→ **What to produce**:
Filter the records down to the lines that hold the word "Eksperte", and copy each of those lines.
···
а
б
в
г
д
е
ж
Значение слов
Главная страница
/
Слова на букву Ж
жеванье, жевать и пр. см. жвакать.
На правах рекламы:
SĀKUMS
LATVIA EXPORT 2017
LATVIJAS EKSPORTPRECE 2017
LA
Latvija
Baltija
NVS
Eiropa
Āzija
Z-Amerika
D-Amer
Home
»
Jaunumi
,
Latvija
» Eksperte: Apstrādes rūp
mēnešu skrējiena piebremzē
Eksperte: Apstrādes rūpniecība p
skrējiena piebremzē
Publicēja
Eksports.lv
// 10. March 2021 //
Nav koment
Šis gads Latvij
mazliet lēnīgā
···
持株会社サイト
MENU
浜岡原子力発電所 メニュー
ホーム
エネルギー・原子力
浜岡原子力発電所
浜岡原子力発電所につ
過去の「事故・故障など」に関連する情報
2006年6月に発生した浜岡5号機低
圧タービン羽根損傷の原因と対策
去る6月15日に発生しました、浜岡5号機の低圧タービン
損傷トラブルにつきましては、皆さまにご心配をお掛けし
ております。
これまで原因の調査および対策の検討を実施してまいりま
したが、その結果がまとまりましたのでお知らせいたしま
···
→ **Task output**:
» Eksperte: Apstrādes rūp
Eksperte: Apstrādes rūpniecība p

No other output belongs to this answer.